▶ [PROBLEM TO WORK ON]
Each line below from the one containing "Besoin d'aide ?" through the one containing "graphiques, Calc" should be output exactly as it stands, and no other line should appear.

▶ [RECORDS FOR THE TASK]

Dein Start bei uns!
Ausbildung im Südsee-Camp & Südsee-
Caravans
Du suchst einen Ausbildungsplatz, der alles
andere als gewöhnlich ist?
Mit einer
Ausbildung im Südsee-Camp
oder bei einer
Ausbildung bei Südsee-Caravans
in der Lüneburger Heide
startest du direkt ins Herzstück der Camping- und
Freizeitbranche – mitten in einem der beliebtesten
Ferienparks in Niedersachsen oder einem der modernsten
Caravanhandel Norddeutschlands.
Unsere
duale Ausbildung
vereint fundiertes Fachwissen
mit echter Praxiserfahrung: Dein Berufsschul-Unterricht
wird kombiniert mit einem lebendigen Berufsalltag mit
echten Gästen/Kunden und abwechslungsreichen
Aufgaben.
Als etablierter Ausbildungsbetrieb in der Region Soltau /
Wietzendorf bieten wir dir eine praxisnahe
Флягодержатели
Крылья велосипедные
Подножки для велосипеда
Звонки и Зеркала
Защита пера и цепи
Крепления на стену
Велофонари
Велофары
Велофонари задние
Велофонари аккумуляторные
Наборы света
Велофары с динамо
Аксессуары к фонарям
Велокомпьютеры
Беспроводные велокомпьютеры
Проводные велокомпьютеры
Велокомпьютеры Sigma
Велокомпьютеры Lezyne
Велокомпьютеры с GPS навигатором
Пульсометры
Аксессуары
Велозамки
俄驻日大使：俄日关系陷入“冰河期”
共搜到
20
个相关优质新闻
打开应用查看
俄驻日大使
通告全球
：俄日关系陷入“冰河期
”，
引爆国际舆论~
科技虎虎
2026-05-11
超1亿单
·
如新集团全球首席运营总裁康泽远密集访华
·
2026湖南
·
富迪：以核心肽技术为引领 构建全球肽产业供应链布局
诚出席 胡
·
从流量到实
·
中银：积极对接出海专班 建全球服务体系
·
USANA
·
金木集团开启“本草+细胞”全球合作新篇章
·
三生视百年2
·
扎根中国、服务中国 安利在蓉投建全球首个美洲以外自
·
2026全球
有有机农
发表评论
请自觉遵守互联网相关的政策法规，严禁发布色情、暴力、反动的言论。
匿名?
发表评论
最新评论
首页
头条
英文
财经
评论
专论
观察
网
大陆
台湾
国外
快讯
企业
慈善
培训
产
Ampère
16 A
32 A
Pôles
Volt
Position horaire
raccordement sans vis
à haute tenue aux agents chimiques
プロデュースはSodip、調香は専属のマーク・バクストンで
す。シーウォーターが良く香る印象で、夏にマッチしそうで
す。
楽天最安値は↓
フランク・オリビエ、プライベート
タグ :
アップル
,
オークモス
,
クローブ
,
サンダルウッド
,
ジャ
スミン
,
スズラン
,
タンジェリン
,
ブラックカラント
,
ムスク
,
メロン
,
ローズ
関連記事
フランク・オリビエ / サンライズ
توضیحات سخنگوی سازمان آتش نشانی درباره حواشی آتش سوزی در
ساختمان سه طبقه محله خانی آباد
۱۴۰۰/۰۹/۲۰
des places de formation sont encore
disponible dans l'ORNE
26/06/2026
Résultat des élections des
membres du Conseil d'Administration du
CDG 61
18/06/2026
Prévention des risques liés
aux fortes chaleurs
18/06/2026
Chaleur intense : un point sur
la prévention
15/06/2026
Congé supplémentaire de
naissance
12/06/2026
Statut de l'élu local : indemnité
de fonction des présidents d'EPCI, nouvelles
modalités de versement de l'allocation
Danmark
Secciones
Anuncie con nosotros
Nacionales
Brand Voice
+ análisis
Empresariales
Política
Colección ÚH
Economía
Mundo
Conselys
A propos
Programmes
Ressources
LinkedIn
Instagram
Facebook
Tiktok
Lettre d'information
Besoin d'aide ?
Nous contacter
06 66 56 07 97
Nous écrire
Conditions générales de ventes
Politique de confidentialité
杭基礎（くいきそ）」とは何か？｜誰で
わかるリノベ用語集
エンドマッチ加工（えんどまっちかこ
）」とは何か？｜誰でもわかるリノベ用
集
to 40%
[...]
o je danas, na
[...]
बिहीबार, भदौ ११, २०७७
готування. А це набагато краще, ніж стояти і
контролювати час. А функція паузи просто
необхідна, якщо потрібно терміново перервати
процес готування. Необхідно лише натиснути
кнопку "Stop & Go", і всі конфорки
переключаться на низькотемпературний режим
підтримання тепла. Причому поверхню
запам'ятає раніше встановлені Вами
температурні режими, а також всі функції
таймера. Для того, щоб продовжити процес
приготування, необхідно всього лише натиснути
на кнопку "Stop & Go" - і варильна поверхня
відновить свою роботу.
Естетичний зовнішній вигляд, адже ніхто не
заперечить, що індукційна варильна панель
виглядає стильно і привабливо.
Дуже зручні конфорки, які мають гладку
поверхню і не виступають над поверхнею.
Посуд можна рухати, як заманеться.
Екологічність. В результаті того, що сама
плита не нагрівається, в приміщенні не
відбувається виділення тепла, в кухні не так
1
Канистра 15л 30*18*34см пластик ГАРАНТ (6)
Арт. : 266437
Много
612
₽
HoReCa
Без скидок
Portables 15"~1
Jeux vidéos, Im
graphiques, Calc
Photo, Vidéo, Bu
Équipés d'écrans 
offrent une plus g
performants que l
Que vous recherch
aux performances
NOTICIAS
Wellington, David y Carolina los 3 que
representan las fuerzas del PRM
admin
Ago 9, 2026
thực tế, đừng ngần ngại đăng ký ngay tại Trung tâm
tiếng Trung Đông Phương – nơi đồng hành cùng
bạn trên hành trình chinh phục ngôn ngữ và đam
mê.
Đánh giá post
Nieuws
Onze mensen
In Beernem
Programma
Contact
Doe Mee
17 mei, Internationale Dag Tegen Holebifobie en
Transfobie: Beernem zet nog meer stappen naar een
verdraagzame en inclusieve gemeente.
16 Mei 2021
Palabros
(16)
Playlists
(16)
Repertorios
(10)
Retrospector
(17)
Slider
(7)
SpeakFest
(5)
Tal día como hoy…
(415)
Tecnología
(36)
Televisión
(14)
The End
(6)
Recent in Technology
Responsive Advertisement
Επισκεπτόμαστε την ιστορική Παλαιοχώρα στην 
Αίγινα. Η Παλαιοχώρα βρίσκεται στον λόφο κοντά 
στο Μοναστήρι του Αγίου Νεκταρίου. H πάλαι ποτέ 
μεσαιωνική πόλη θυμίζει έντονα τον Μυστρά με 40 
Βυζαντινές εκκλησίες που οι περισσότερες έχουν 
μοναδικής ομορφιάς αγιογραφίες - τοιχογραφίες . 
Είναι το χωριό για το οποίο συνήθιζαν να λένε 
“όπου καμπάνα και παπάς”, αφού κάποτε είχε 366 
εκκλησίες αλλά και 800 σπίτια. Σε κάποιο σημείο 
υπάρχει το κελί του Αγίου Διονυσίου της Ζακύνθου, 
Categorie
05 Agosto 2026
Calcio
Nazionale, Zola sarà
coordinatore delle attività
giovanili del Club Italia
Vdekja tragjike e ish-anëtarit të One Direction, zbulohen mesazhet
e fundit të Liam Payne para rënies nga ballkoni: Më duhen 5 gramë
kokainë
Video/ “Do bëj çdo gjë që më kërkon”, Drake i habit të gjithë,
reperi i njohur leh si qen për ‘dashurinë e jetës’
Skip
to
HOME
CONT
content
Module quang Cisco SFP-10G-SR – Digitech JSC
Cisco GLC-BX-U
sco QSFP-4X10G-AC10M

▶ [RESULT]
Besoin d'aide ?
Nous contacter
06 66 56 07 97
Nous écrire
Conditions générales de ventes
Politique de confidentialité
杭基礎（くいきそ）」とは何か？｜誰で
わかるリノベ用語集
エンドマッチ加工（えんどまっちかこ
）」とは何か？｜誰でもわかるリノベ用
集
to 40%
[...]
o je danas, na
[...]
बिहीबार, भदौ ११, २०७७
готування. А це набагато краще, ніж стояти і
контролювати час. А функція паузи просто
необхідна, якщо потрібно терміново перервати
процес готування. Необхідно лише натиснути
кнопку "Stop & Go", і всі конфорки
переключаться на низькотемпературний режим
підтримання тепла. Причому поверхню
запам'ятає раніше встановлені Вами
температурні режими, а також всі функції
таймера. Для того, щоб продовжити процес
приготування, необхідно всього лише натиснути
на кнопку "Stop & Go" - і варильна поверхня
відновить свою роботу.
Естетичний зовнішній вигляд, адже ніхто не
заперечить, що індукційна варильна панель
виглядає стильно і привабливо.
Дуже зручні конфорки, які мають гладку
поверхню і не виступають над поверхнею.
Посуд можна рухати, як заманеться.
Екологічність. В результаті того, що сама
плита не нагрівається, в приміщенні не
відбувається виділення тепла, в кухні не так
1
Канистра 15л 30*18*34см пластик ГАРАНТ (6)
Арт. : 266437
Много
612
₽
HoReCa
Без скидок
Portables 15"~1
Jeux vidéos, Im
graphiques, Calc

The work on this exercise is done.